Façade of Manhattan’s Halls of Justice, known as The Tombs. From Charles Sutton, The New York Tombs: Its Secrets and Its Mysteries, eds. James B. Mix and Samuel A. MacKeever (New York: United States Publishing Company, 1874), p. 78.
The English novelist Charles Dickens, who visited the prison in the early 1840s, described its architecture as a “dismal-fronted pile of bastard Egyptian, like an enchanter’s palace in a melodrama."

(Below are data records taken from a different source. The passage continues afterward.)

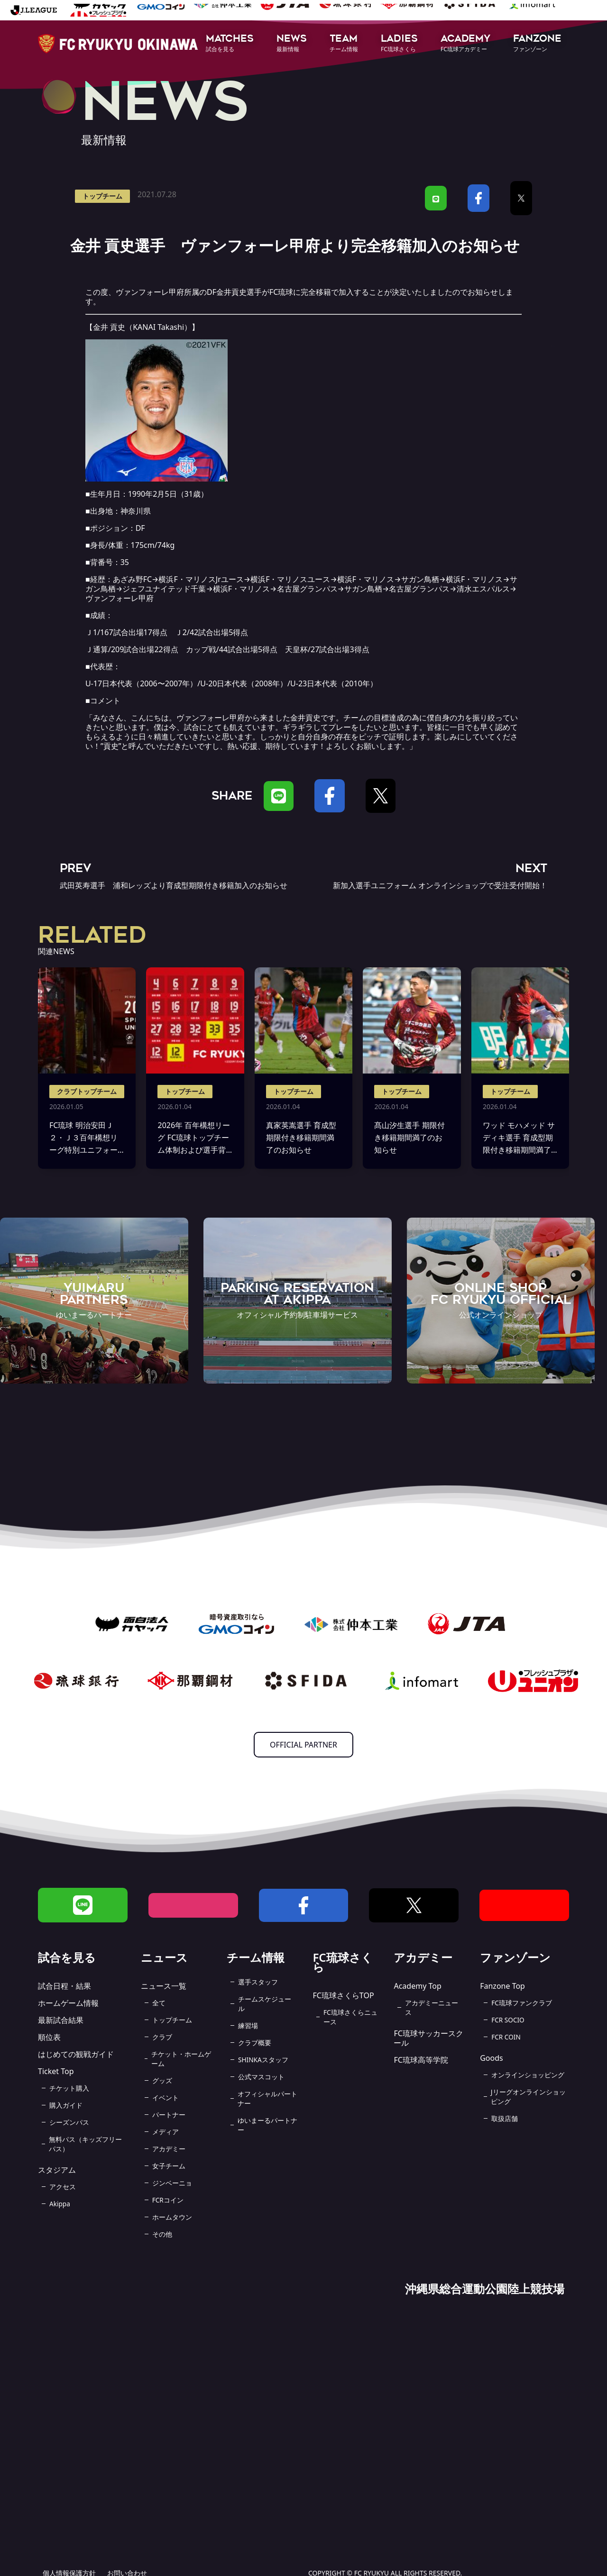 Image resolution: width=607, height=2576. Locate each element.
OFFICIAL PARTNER (303, 1744)
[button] (229, 44) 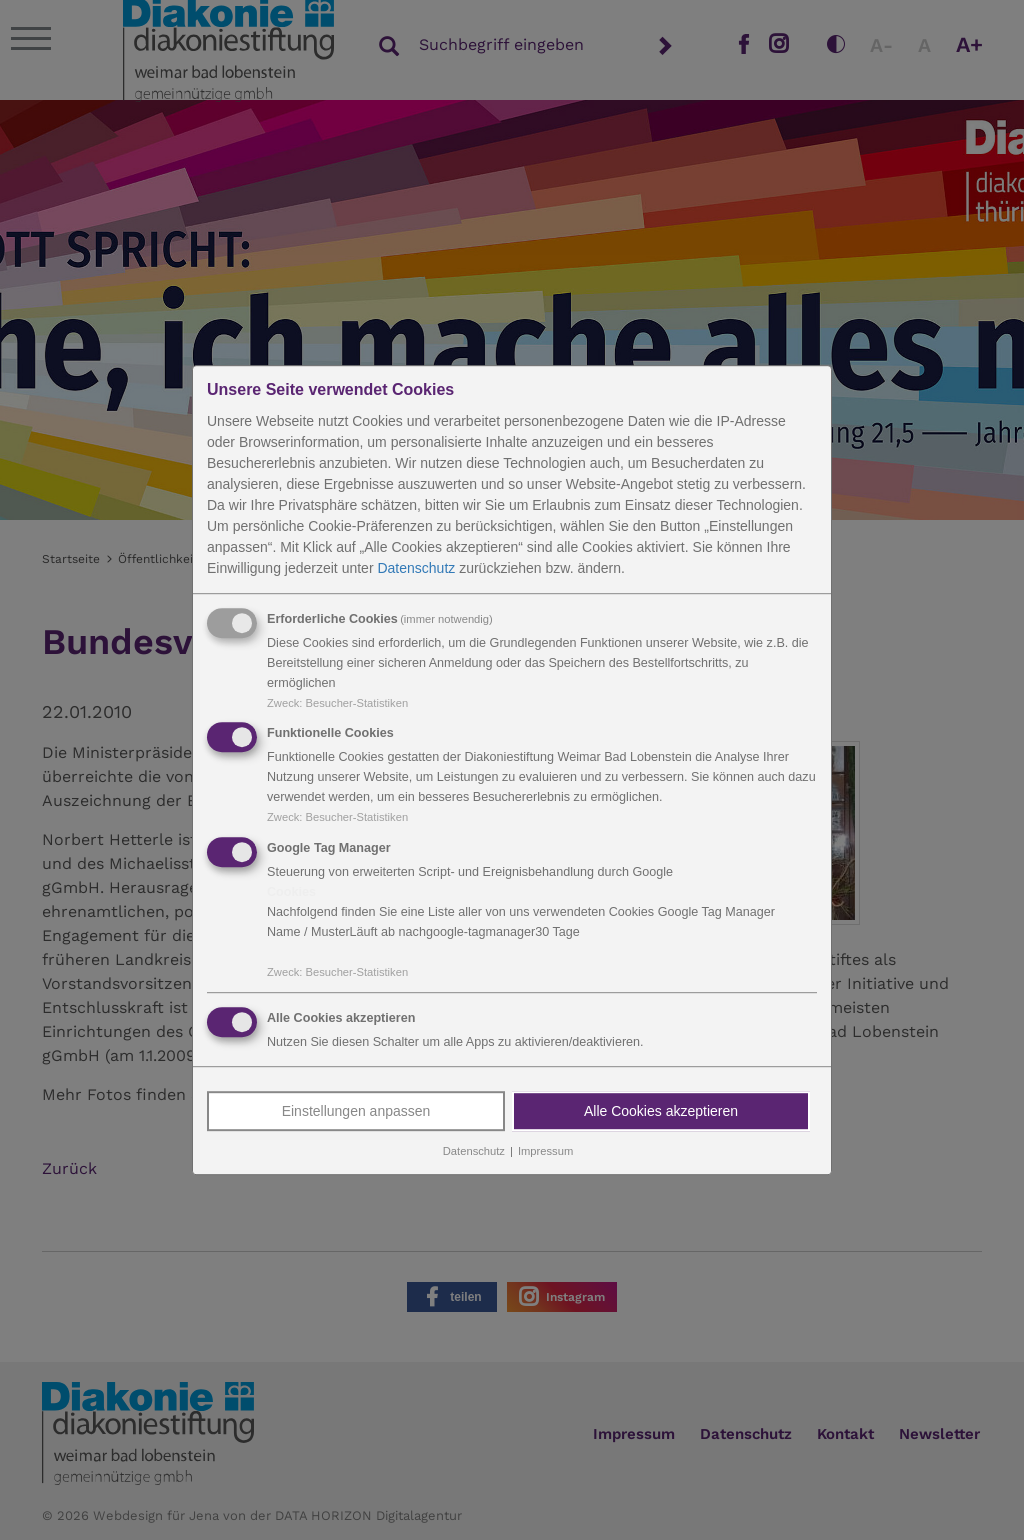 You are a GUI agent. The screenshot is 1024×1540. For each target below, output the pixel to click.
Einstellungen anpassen (356, 1111)
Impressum (545, 1151)
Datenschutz (416, 568)
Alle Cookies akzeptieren (661, 1111) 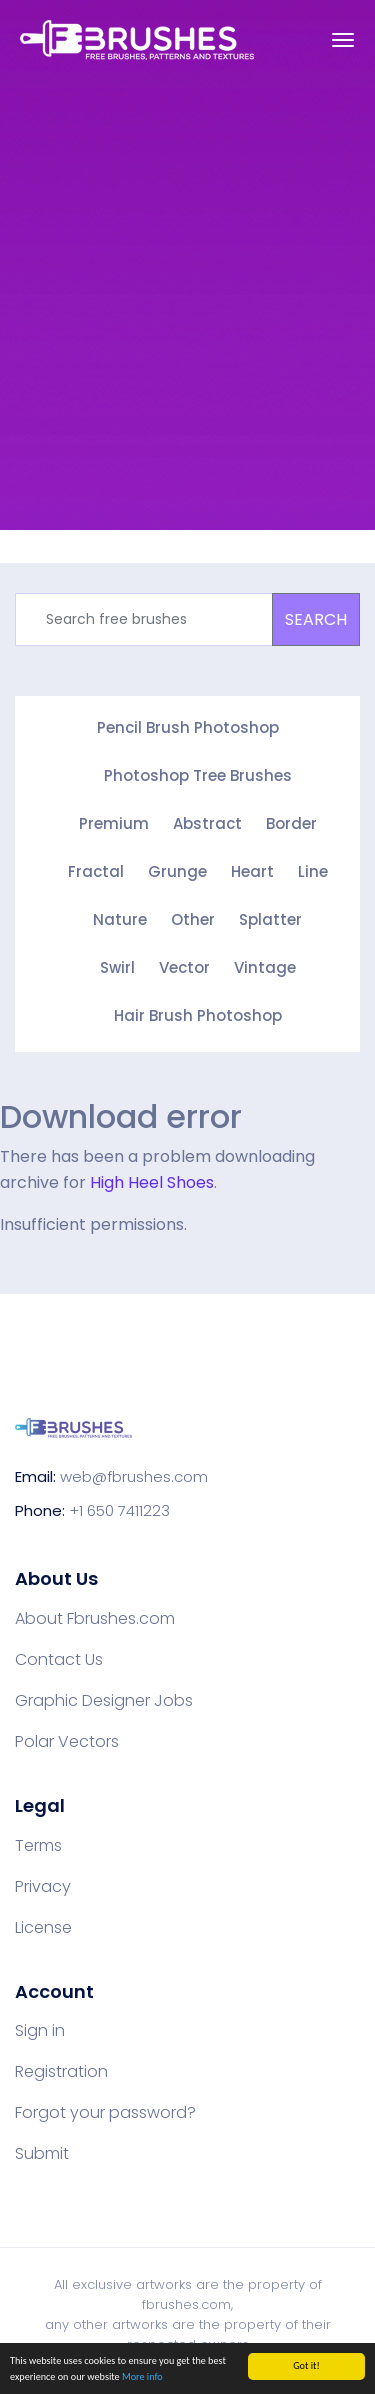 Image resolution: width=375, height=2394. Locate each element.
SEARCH (316, 619)
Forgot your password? (105, 2113)
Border (291, 823)
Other (193, 919)
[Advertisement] (187, 317)
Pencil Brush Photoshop (188, 727)
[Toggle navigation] (343, 40)
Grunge (177, 871)
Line (313, 871)
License (43, 1928)
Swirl (117, 967)
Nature (120, 919)
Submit (42, 2154)
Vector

The Tombs is also the prison where Bartleby, the ghostly, enigmatic hero of Herman Melville's short story, spends his last days. Melville's narrator discovers his lifeless body in a courtyard there:
"The yard was entirely quiet. It was not accessible to the common prisoners. The surrounding walls, of amazing thickness, kept off all sounds behind them. The Egyptian character of the masonry weighed upon me with its gloom. But a soft imprisoned turf grew under foot. The heart of the eternal pyramids, it seemed, wherein, by some strange magic, through the clefts, grass-seed, dropped by birds, had sprung.
"Strangely huddled at the base of the wall, his knees drawn up, and lying on his side, his head touching the cold stones, I saw the wasted Bartleby. But nothing stirred. I paused, then went close up to him; stooped over, and saw that his dim eyes were open; otherwise he seemed profoundly sleeping."